All of the listing should be returned as written, apart from any picture in it.

[Data records — start]

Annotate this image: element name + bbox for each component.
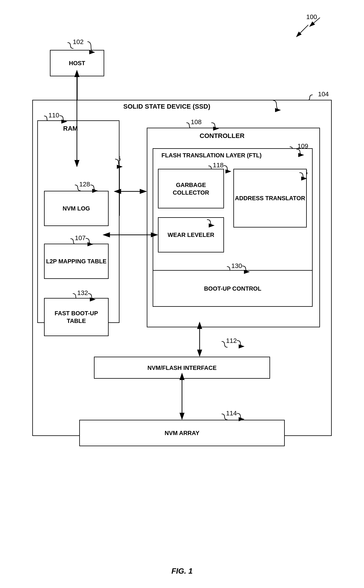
boot-ctrl-label: BOOT-UP CONTROL [204,285,261,292]
ssd-label: SOLID STATE DEVICE (SSD) [123,103,210,110]
fast-boot-box: FAST BOOT-UP TABLE [44,298,109,336]
fig-caption: FIG. 1 [171,567,193,576]
boot-ctrl-box: BOOT-UP CONTROL [153,270,313,307]
wear-label: WEAR LEVELER [168,231,214,239]
nvm-flash-if-label: NVM/FLASH INTERFACE [147,364,217,372]
diagram: 100 102 HOST 104 SOLID STATE DEVICE (SSD… [21,12,343,555]
wear-box: WEAR LEVELER [158,217,224,252]
l2p-label: L2P MAPPING TABLE [46,257,107,265]
nvm-flash-if-box: NVM/FLASH INTERFACE [94,357,270,379]
host-box: HOST [50,50,104,76]
fast-boot-label: FAST BOOT-UP TABLE [45,309,108,325]
address-box: ADDRESS TRANSLATOR [233,169,307,228]
controller-label: CONTROLLER [200,132,245,140]
ref-104: 104 [318,90,329,98]
nvm-array-label: NVM ARRAY [165,429,200,437]
address-label: ADDRESS TRANSLATOR [235,194,305,202]
nvm-log-box: NVM LOG [44,191,109,226]
ram-label: RAM [63,125,78,132]
l2p-box: L2P MAPPING TABLE [44,244,109,279]
nvm-log-label: NVM LOG [63,205,90,212]
host-label: HOST [69,59,85,67]
garbage-label: GARBAGE COLLECTOR [159,181,223,196]
nvm-array-box: NVM ARRAY [79,420,285,446]
garbage-box: GARBAGE COLLECTOR [158,169,224,208]
ftl-label: FLASH TRANSLATION LAYER (FTL) [161,152,262,159]
svg-line-8 [310,18,320,26]
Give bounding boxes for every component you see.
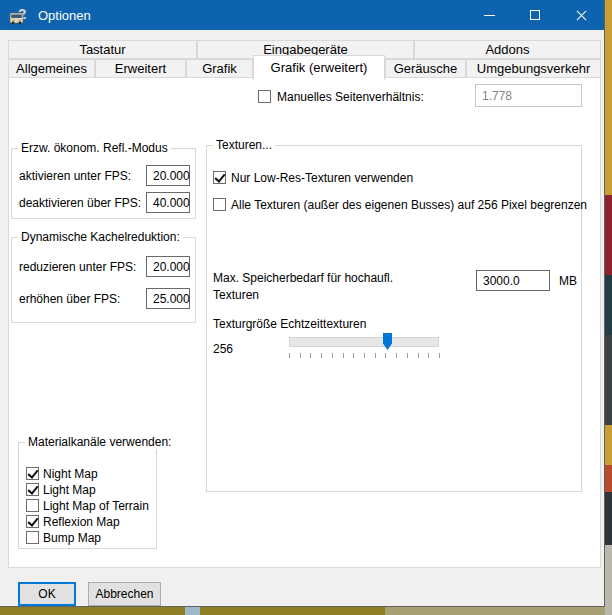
night-map-checkbox[interactable]	[26, 467, 39, 480]
maximize-button[interactable]	[512, 0, 558, 30]
window-title: Optionen	[38, 8, 91, 23]
max-memory-label: Max. Speicherbedarf für hochaufl. Textur…	[213, 270, 423, 304]
tab-addons[interactable]: Addons	[414, 40, 601, 59]
group-econ-reflection: Erzw. ökonom. Refl.-Modus aktivieren unt…	[11, 148, 196, 219]
bump-map-checkbox[interactable]	[26, 531, 39, 544]
desktop-background-bottom	[0, 607, 605, 615]
minimize-button[interactable]	[466, 0, 512, 30]
ok-button[interactable]: OK	[18, 582, 76, 606]
reduce-under-fps-input[interactable]: 20.000	[146, 256, 190, 277]
desktop-background-right	[605, 0, 612, 615]
reduce-under-fps-label: reduzieren unter FPS:	[19, 260, 136, 274]
deactivate-over-fps-label: deaktivieren über FPS:	[19, 196, 141, 210]
bump-map-label: Bump Map	[43, 531, 101, 545]
group-tile-reduction: Dynamische Kachelreduktion: reduzieren u…	[11, 237, 196, 323]
light-map-checkbox[interactable]	[26, 483, 39, 496]
tab-tastatur[interactable]: Tastatur	[8, 40, 197, 59]
aspect-ratio-input[interactable]: 1.778	[475, 84, 582, 107]
maximize-icon	[530, 10, 540, 20]
light-map-label: Light Map	[43, 483, 96, 497]
cancel-button[interactable]: Abbrechen	[88, 582, 161, 606]
realtime-texture-size-label: Texturgröße Echtzeittexturen	[213, 317, 366, 331]
group-tile-reduction-title: Dynamische Kachelreduktion:	[18, 230, 183, 244]
limit-256px-checkbox[interactable]	[213, 198, 226, 211]
increase-over-fps-label: erhöhen über FPS:	[19, 292, 120, 306]
deactivate-over-fps-input[interactable]: 40.000	[146, 192, 190, 213]
manual-aspect-ratio-label: Manuelles Seitenverhältnis:	[277, 90, 424, 104]
tab-umgebungsverkehr[interactable]: Umgebungsverkehr	[466, 59, 601, 78]
tab-grafik[interactable]: Grafik	[186, 59, 253, 78]
increase-over-fps-input[interactable]: 25.000	[146, 288, 190, 309]
texture-size-slider-ticks	[289, 353, 441, 358]
app-bus-icon: 2	[9, 5, 31, 25]
light-map-terrain-label: Light Map of Terrain	[43, 499, 149, 513]
options-dialog: 2 Optionen Tastatur Eingabegeräte Addons…	[0, 0, 605, 607]
light-map-terrain-checkbox[interactable]	[26, 499, 39, 512]
tab-erweitert[interactable]: Erweitert	[95, 59, 186, 78]
title-bar[interactable]: 2 Optionen	[0, 0, 604, 30]
texture-size-slider-thumb[interactable]	[383, 333, 392, 350]
max-memory-input[interactable]: 3000.0	[476, 270, 550, 291]
texture-size-slider-track[interactable]	[289, 337, 439, 347]
max-memory-unit-label: MB	[559, 274, 577, 288]
low-res-textures-checkbox[interactable]	[213, 171, 226, 184]
group-textures-title: Texturen...	[213, 138, 275, 152]
activate-under-fps-label: aktivieren unter FPS:	[19, 169, 131, 183]
group-material-channels-title: Materialkanäle verwenden:	[25, 435, 174, 449]
activate-under-fps-input[interactable]: 20.000	[146, 165, 190, 186]
low-res-textures-label: Nur Low-Res-Texturen verwenden	[231, 171, 413, 185]
close-button[interactable]	[558, 0, 604, 30]
minimize-icon	[484, 15, 495, 16]
tab-geraeusche[interactable]: Geräusche	[385, 59, 466, 78]
night-map-label: Night Map	[43, 467, 98, 481]
tab-allgemeines[interactable]: Allgemeines	[8, 59, 95, 78]
group-material-channels: Materialkanäle verwenden: Night Map Ligh…	[18, 442, 157, 549]
manual-aspect-ratio-checkbox[interactable]	[258, 90, 271, 103]
reflexion-map-label: Reflexion Map	[43, 515, 120, 529]
group-textures: Texturen... Nur Low-Res-Texturen verwend…	[206, 145, 582, 492]
group-econ-reflection-title: Erzw. ökonom. Refl.-Modus	[18, 141, 171, 155]
tab-grafik-erweitert[interactable]: Grafik (erweitert)	[253, 55, 385, 80]
limit-256px-label: Alle Texturen (außer des eigenen Busses)…	[231, 198, 587, 212]
reflexion-map-checkbox[interactable]	[26, 515, 39, 528]
realtime-texture-size-value: 256	[213, 342, 233, 356]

[Data records — finish]

__Your response__:
Annotate this image: element name + bbox for each component.
boot-ctrl-label: BOOT-UP CONTROL [204,285,261,292]
ssd-label: SOLID STATE DEVICE (SSD) [123,103,210,110]
fast-boot-box: FAST BOOT-UP TABLE [44,298,109,336]
fig-caption: FIG. 1 [171,567,193,576]
boot-ctrl-box: BOOT-UP CONTROL [153,270,313,307]
wear-label: WEAR LEVELER [168,231,214,239]
nvm-flash-if-label: NVM/FLASH INTERFACE [147,364,217,372]
diagram: 100 102 HOST 104 SOLID STATE DEVICE (SSD… [21,12,343,555]
wear-box: WEAR LEVELER [158,217,224,252]
l2p-label: L2P MAPPING TABLE [46,257,107,265]
nvm-flash-if-box: NVM/FLASH INTERFACE [94,357,270,379]
host-box: HOST [50,50,104,76]
fast-boot-label: FAST BOOT-UP TABLE [45,309,108,325]
address-box: ADDRESS TRANSLATOR [233,169,307,228]
controller-label: CONTROLLER [200,132,245,140]
ref-104: 104 [318,90,329,98]
nvm-array-label: NVM ARRAY [165,429,200,437]
address-label: ADDRESS TRANSLATOR [235,194,305,202]
nvm-log-box: NVM LOG [44,191,109,226]
ram-label: RAM [63,125,78,132]
l2p-box: L2P MAPPING TABLE [44,244,109,279]
nvm-log-label: NVM LOG [63,205,90,212]
host-label: HOST [69,59,85,67]
garbage-label: GARBAGE COLLECTOR [159,181,223,196]
nvm-array-box: NVM ARRAY [79,420,285,446]
garbage-box: GARBAGE COLLECTOR [158,169,224,208]
ftl-label: FLASH TRANSLATION LAYER (FTL) [161,152,262,159]
svg-line-8 [310,18,320,26]
Give bounding boxes for every component you see.
night-map-checkbox[interactable]	[26, 467, 39, 480]
maximize-button[interactable]	[512, 0, 558, 30]
window-title: Optionen	[38, 8, 91, 23]
max-memory-label: Max. Speicherbedarf für hochaufl. Textur…	[213, 270, 423, 304]
tab-addons[interactable]: Addons	[414, 40, 601, 59]
group-econ-reflection: Erzw. ökonom. Refl.-Modus aktivieren unt…	[11, 148, 196, 219]
bump-map-checkbox[interactable]	[26, 531, 39, 544]
desktop-background-bottom	[0, 607, 605, 615]
minimize-button[interactable]	[466, 0, 512, 30]
ok-button[interactable]: OK	[18, 582, 76, 606]
reduce-under-fps-input[interactable]: 20.000	[146, 256, 190, 277]
desktop-background-right	[605, 0, 612, 615]
reduce-under-fps-label: reduzieren unter FPS:	[19, 260, 136, 274]
deactivate-over-fps-label: deaktivieren über FPS:	[19, 196, 141, 210]
bump-map-label: Bump Map	[43, 531, 101, 545]
group-tile-reduction: Dynamische Kachelreduktion: reduzieren u…	[11, 237, 196, 323]
light-map-checkbox[interactable]	[26, 483, 39, 496]
tab-tastatur[interactable]: Tastatur	[8, 40, 197, 59]
aspect-ratio-input[interactable]: 1.778	[475, 84, 582, 107]
maximize-icon	[530, 10, 540, 20]
light-map-label: Light Map	[43, 483, 96, 497]
cancel-button[interactable]: Abbrechen	[88, 582, 161, 606]
realtime-texture-size-label: Texturgröße Echtzeittexturen	[213, 317, 366, 331]
group-tile-reduction-title: Dynamische Kachelreduktion:	[18, 230, 183, 244]
limit-256px-checkbox[interactable]	[213, 198, 226, 211]
increase-over-fps-label: erhöhen über FPS:	[19, 292, 120, 306]
deactivate-over-fps-input[interactable]: 40.000	[146, 192, 190, 213]
manual-aspect-ratio-label: Manuelles Seitenverhältnis:	[277, 90, 424, 104]
tab-umgebungsverkehr[interactable]: Umgebungsverkehr	[466, 59, 601, 78]
tab-grafik[interactable]: Grafik	[186, 59, 253, 78]
increase-over-fps-input[interactable]: 25.000	[146, 288, 190, 309]
texture-size-slider-ticks	[289, 353, 441, 358]
app-bus-icon: 2	[9, 5, 31, 25]
light-map-terrain-label: Light Map of Terrain	[43, 499, 149, 513]
options-dialog: 2 Optionen Tastatur Eingabegeräte Addons…	[0, 0, 605, 607]
light-map-terrain-checkbox[interactable]	[26, 499, 39, 512]
tab-erweitert[interactable]: Erweitert	[95, 59, 186, 78]
title-bar[interactable]: 2 Optionen	[0, 0, 604, 30]
texture-size-slider-thumb[interactable]	[383, 333, 392, 350]
max-memory-input[interactable]: 3000.0	[476, 270, 550, 291]
texture-size-slider-track[interactable]	[289, 337, 439, 347]
max-memory-unit-label: MB	[559, 274, 577, 288]
low-res-textures-checkbox[interactable]	[213, 171, 226, 184]
group-textures-title: Texturen...	[213, 138, 275, 152]
activate-under-fps-label: aktivieren unter FPS:	[19, 169, 131, 183]
group-material-channels-title: Materialkanäle verwenden:	[25, 435, 174, 449]
activate-under-fps-input[interactable]: 20.000	[146, 165, 190, 186]
low-res-textures-label: Nur Low-Res-Texturen verwenden	[231, 171, 413, 185]
close-button[interactable]	[558, 0, 604, 30]
minimize-icon	[484, 15, 495, 16]
tab-geraeusche[interactable]: Geräusche	[385, 59, 466, 78]
night-map-label: Night Map	[43, 467, 98, 481]
tab-allgemeines[interactable]: Allgemeines	[8, 59, 95, 78]
group-material-channels: Materialkanäle verwenden: Night Map Ligh…	[18, 442, 157, 549]
manual-aspect-ratio-checkbox[interactable]	[258, 90, 271, 103]
reflexion-map-label: Reflexion Map	[43, 515, 120, 529]
group-textures: Texturen... Nur Low-Res-Texturen verwend…	[206, 145, 582, 492]
group-econ-reflection-title: Erzw. ökonom. Refl.-Modus	[18, 141, 171, 155]
tab-grafik-erweitert[interactable]: Grafik (erweitert)	[253, 55, 385, 80]
limit-256px-label: Alle Texturen (außer des eigenen Busses)…	[231, 198, 587, 212]
reflexion-map-checkbox[interactable]	[26, 515, 39, 528]
realtime-texture-size-value: 256	[213, 342, 233, 356]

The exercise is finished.